─── Data under study ───
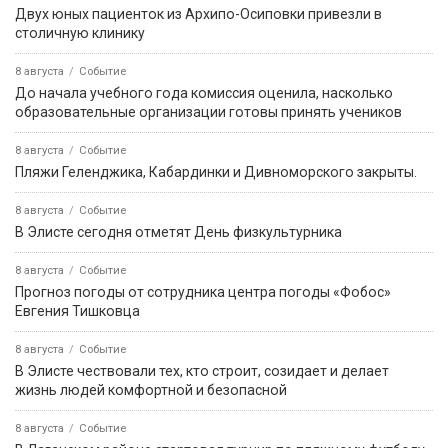
Двух юных пациенток из Архипо-Осиповки привезли в
столичную клинику
8 августа
Событие
До начала учебного года комиссия оценила, насколько
образовательные организации готовы принять учеников
8 августа
Событие
️Пляжи Геленджика, Кабардинки и Дивноморского закрыты.
8 августа
Событие
В Элисте сегодня отметят День физкультурника
8 августа
Событие
Прогноз погоды от сотрудника центра погоды «Фобос»
Евгения Тишковца
8 августа
Событие
В Элисте чествовали тех, кто строит, созидает и делает
жизнь людей комфортной и безопасной
8 августа
Событие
───
Problem to solve ▸
Apart from the pictures, return the records exactly.

Exercise solution ▸
Двух юных пациенток из Архипо-Осиповки привезли в
столичную клинику
8 августа
Событие
До начала учебного года комиссия оценила, насколько
образовательные организации готовы принять учеников
8 августа
Событие
️Пляжи Геленджика, Кабардинки и Дивноморского закрыты.
8 августа
Событие
В Элисте сегодня отметят День физкультурника
8 августа
Событие
Прогноз погоды от сотрудника центра погоды «Фобос»
Евгения Тишковца
8 августа
Событие
В Элисте чествовали тех, кто строит, созидает и делает
жизнь людей комфортной и безопасной
8 августа
Событие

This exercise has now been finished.